Dancing By Myself As They Slumber Towards Breakfast
I’m going to fall.
I’m going to fall. I’m going to fall to earth, like a star. I’m going to fall like the brightest morning star. I’m going to fall, and fall hard.
I’m going to follow you around.
And you’re going to follow me. You’re going to see where I go, and you’re going to come along with me. You’re going to trail after me like a kite tail. You’re going to get swept up in my motion. You’re going to dance along with my rhythm. You’re going to fall to the order of my beat.

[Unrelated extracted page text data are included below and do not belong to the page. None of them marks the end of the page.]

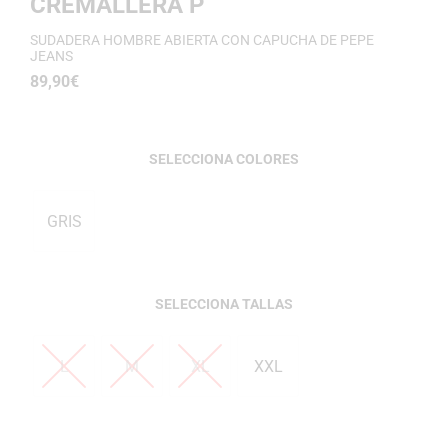
CREMALLERA P
SUDADERA HOMBRE ABIERTA CON CAPUCHA DE PEPE
JEANS
89,90
€
COLORES
GRIS
TALLAS
L
M
XL
XXL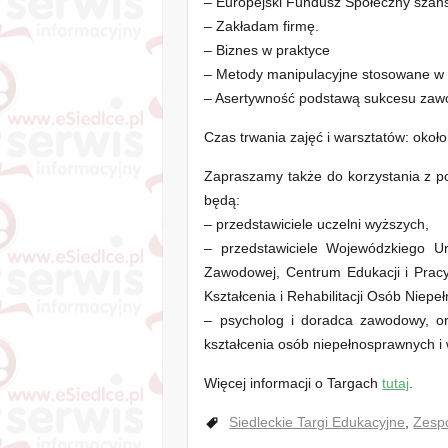
– Europejski Fundusz Społeczny szans
– Zakładam firmę.
– Biznes w praktyce
– Metody manipulacyjne stosowane w 
– Asertywność podstawą sukcesu za
Czas trwania zajęć i warsztatów: okoł
Zapraszamy także do korzystania z p
będą:
– przedstawiciele uczelni wyższych,
– przedstawiciele Wojewódzkiego Ur
Zawodowej, Centrum Edukacji i Pra
Kształcenia i Rehabilitacji Osób Niep
– psycholog i doradca zawodowy, o
kształcenia osób niepełnosprawnych i
Więcej informacji o Targach
tutaj
.
Siedleckie Targi Edukacyjne
,
Zesp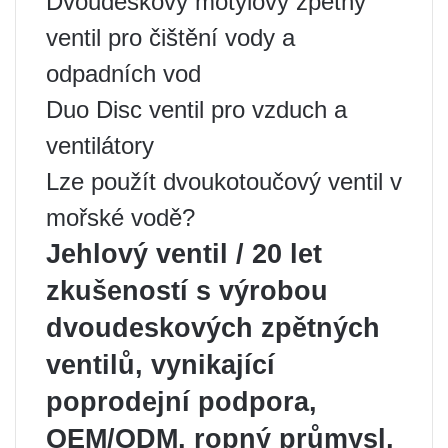
Dvoudeskový motýlový zpětný
ventil pro čištění vody a
odpadních vod
Duo Disc ventil pro vzduch a
ventilátory
Lze použít dvoukotoučový ventil v
mořské vodě?
Jehlový ventil / 20 let
zkušeností s výrobou
dvoudeskových zpětných
ventilů, vynikající
poprodejní podpora,
OEM/ODM, ropný průmysl,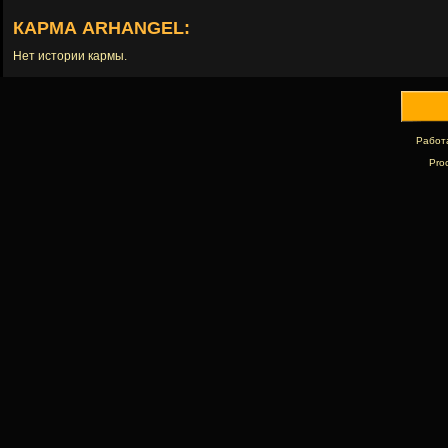
КАРМА ARHANGEL:
Нет истории кармы.
Работ
Pro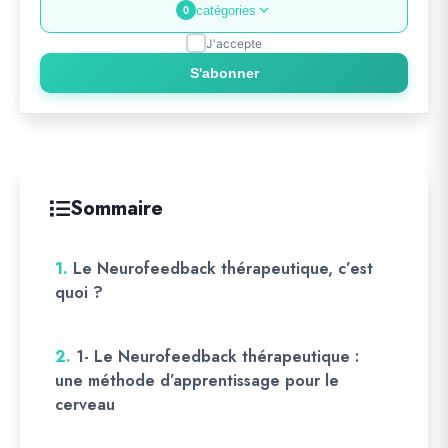
catégories
0
J'accepte
S'abonner
Sommaire
1.
Le Neurofeedback thérapeutique, c’est
quoi ?
2.
1- Le Neurofeedback thérapeutique :
une méthode d’apprentissage pour le
cerveau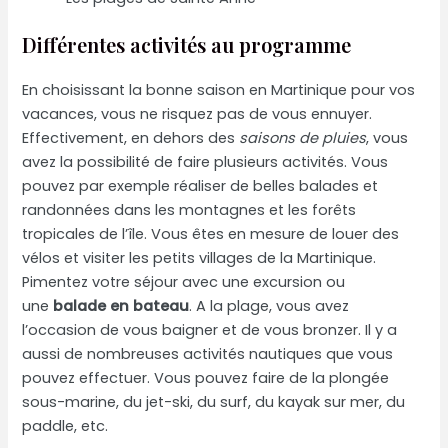
Différentes activités au programme
En choisissant la bonne saison en Martinique pour vos
vacances, vous ne risquez pas de vous ennuyer.
Effectivement, en dehors des
saisons de pluies
, vous
avez la possibilité de faire plusieurs activités. Vous
pouvez par exemple réaliser de belles balades et
randonnées dans les montagnes et les forêts
tropicales de l’île. Vous êtes en mesure de louer des
vélos et visiter les petits villages de la Martinique.
Pimentez votre séjour avec une excursion ou
une
balade en bateau
. A la plage, vous avez
l’occasion de vous baigner et de vous bronzer. Il y a
aussi de nombreuses activités nautiques que vous
pouvez effectuer. Vous pouvez faire de la plongée
sous-marine, du jet-ski, du surf, du kayak sur mer, du
paddle, etc.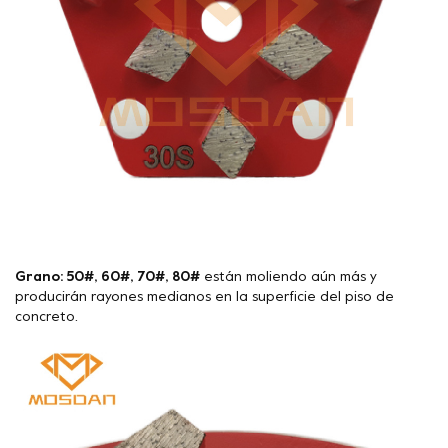
Grano: 50#, 60#, 70#, 80#
están moliendo aún más y
producirán rayones medianos en la superficie del piso de
concreto.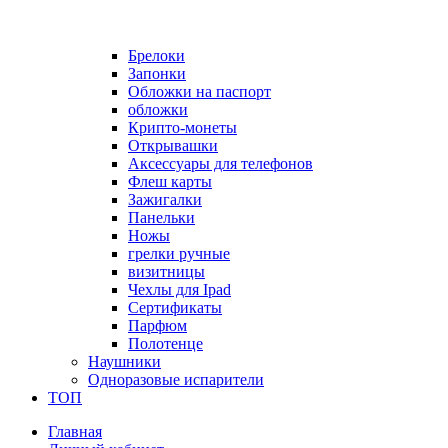
Брелоки
Запонки
Обложки на паспорт
обложки
Крипто-монеты
Открывашки
Аксессуары для телефонов
Флеш карты
Зажигалки
Панельки
Ножы
грелки ручные
визитницы
Чехлы для Ipad
Сертификаты
Парфюм
Полотенце
Наушники
Одноразовые испарители
ТОП
Главная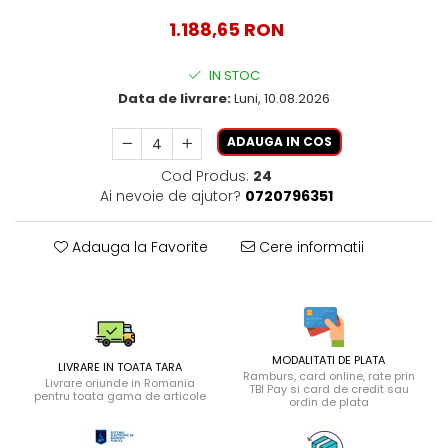
1.188,65 RON
IN STOC
Data de livrare:
Luni, 10.08.2026
ADAUGA IN COS
Cod Produs:
24
Ai nevoie de ajutor?
0720796351
Adauga la Favorite
Cere informatii
MODALITATI DE PLATA
LIVRARE IN TOATA TARA
Ramburs, card online, rate prin
Livrare oriunde in Romania
TBI Pay si card de credit sau
pentru toata gama de articole
ordin de plata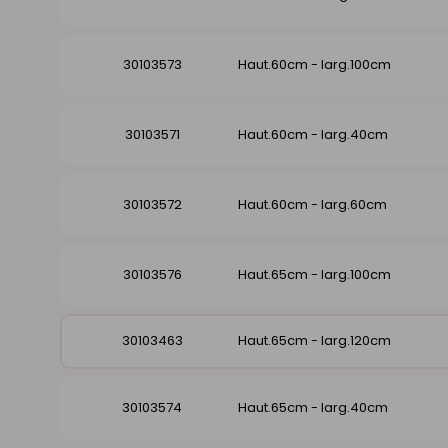
30103573
Haut.60cm - larg.100cm
30103571
Haut.60cm - larg.40cm
30103572
Haut.60cm - larg.60cm
30103576
Haut.65cm - larg.100cm
30103463
Haut.65cm - larg.120cm
30103574
Haut.65cm - larg.40cm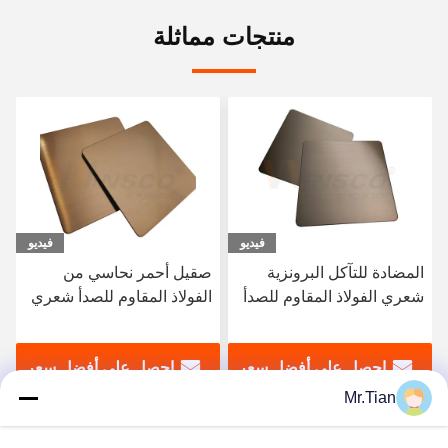
منتجات مماثلة
فيديو
فيديو
صقيل أحمر نحاسي من
زا النحاس خط الشعر الانتهاء
الفولاذ المقاوم للصدأ شعري
من الفولاذ المقاوم للصدأ لون
من الفولاذ المقاوم للصدأ
الذهب AFP SS 20134316
316 لتر منتهي من AFP
ورقة
احصل على أفضل سعر
احصل على أفضل سعر
طراز جديد للزينة
Mr.Tian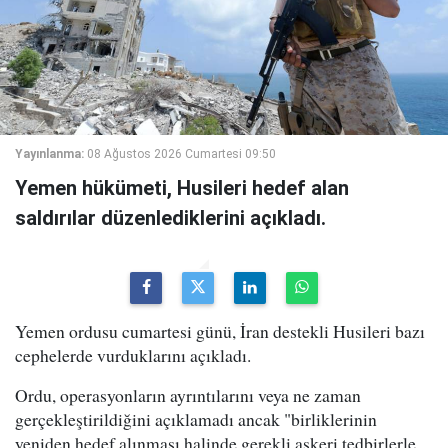
Yayınlanma:
08 Ağustos 2026 Cumartesi 09:50
Yemen hükümeti, Husileri hedef alan
saldırılar düzenlediklerini açıkladı.
Yemen ordusu cumartesi günü, İran destekli Husileri bazı
cephelerde vurduklarını açıkladı.
Ordu, operasyonların ayrıntılarını veya ne zaman
gerçekleştirildiğini açıklamadı ancak "birliklerinin
yeniden hedef alınması halinde gerekli askeri tedbirlerle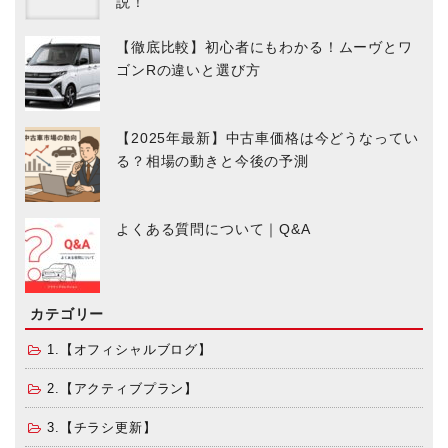
説！
【徹底比較】初心者にもわかる！ムーヴとワ
ゴンRの違いと選び方
【2025年最新】中古車価格は今どうなってい
る？相場の動きと今後の予測
よくある質問について｜Q&A
カテゴリー
1.【オフィシャルブログ】
2.【アクティブプラン】
3.【チラシ更新】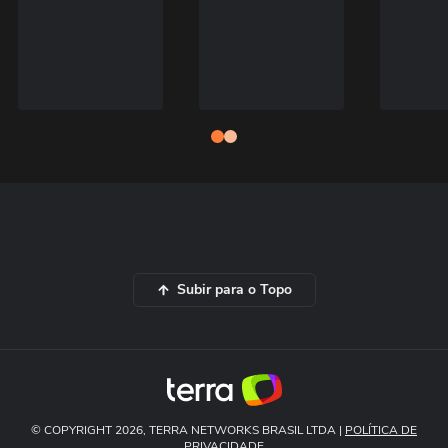
Subir para o Topo
© COPYRIGHT 2026, TERRA NETWORKS BRASIL LTDA |
POLÍTICA DE
PRIVACIDADE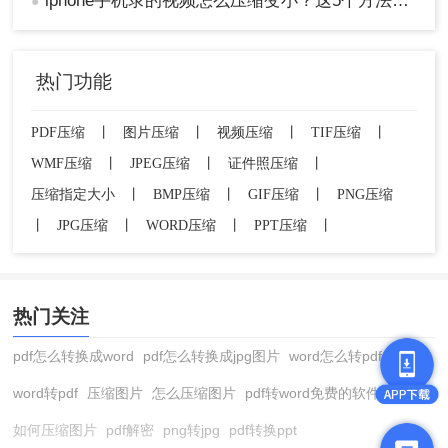
iphone手机录的视频怎么压缩变小？这5个方法让你轻松搞定！
操作如下：
●
1、下载并安装FFmpeg。
热门功能
2、打开命令行窗口，输入以下命令：
ffmpeg -i input.mp4 -vcodec libx264
PDF压缩
丨
图片压缩
丨
视频压缩
丨
TIF压缩
丨
-crf 24 output.mp4
WMF压缩
丨
JPEG压缩
丨
证件照压缩
丨
压缩指定大小
丨
BMP压缩
丨
GIF压缩
丨
PNG压缩
input.mp4
output.mp4
注：
为原始视频文件，
丨
JPG压缩
丨
WORD压缩
丨
PPT压缩
丨
crf
为压缩后的视频文件，
参数用于调整画质，取值
范围为0-51，数值越小，画质越好，文件体积越大。
热门关注
总结
pdf怎么转换成word
pdf怎么转换成jpg图片
word怎么转pdf
word转pdf
压缩图片
怎么压缩图片
pdf转word免费的软件
以上就是mp4文件太大怎么变小且画质好的操作方法介
如何压缩图片
pdf解密
png转jpg
pdf转换ppt
绍了，我们可以轻松实现MP4文件的压缩，同时保证画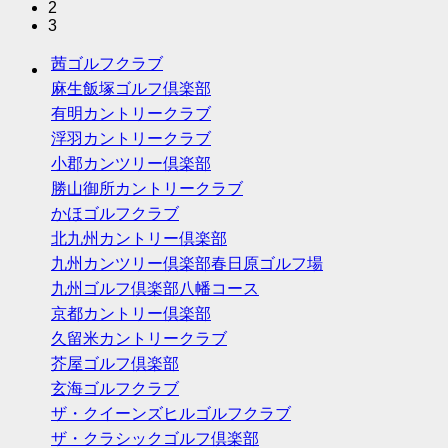
2
3
茜ゴルフクラブ
麻生飯塚ゴルフ倶楽部
有明カントリークラブ
浮羽カントリークラブ
小郡カンツリー倶楽部
勝山御所カントリークラブ
かほゴルフクラブ
北九州カントリー倶楽部
九州カンツリー倶楽部春日原ゴルフ場
九州ゴルフ倶楽部八幡コース
京都カントリー倶楽部
久留米カントリークラブ
芥屋ゴルフ倶楽部
玄海ゴルフクラブ
ザ・クイーンズヒルゴルフクラブ
ザ・クラシックゴルフ倶楽部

And I’m going to see you do it. I’m going to see you put your head down. I’m going to see you focus through it. I’m going to move through this, and to the other side.
He’s got her between his teeth, and he growls. I let it happen because I’m addicted to motion, because I’m drawn in to letting things happen, intensity growing like a well-stoked fire.
Of course I’m scared of being burned; why would you play with fire if you weren’t? If you weren’t drawn to the point of impact, if you weren’t pulled to destruction like a moth climbing skywards towards the sun?
I could be threatened by so many things. Worlds larger and smaller than myself.
But none of those things are me. They cannot be.
The Donnas are dancing with themselves. The morning is cold and full of a godless sort of Sunday sunshine.
Starshine cuts into our eyes like a razor. Slicing up eyeballs, oh-ho-ho-ho.
I can see him, I can see her, I can see everything twisting together, and I’m outside of it and within it and; I’ve been all over this town; I’ve seen girls from around the world; so I’ll just think another drink, because it’ll give me pause to reconsider myself.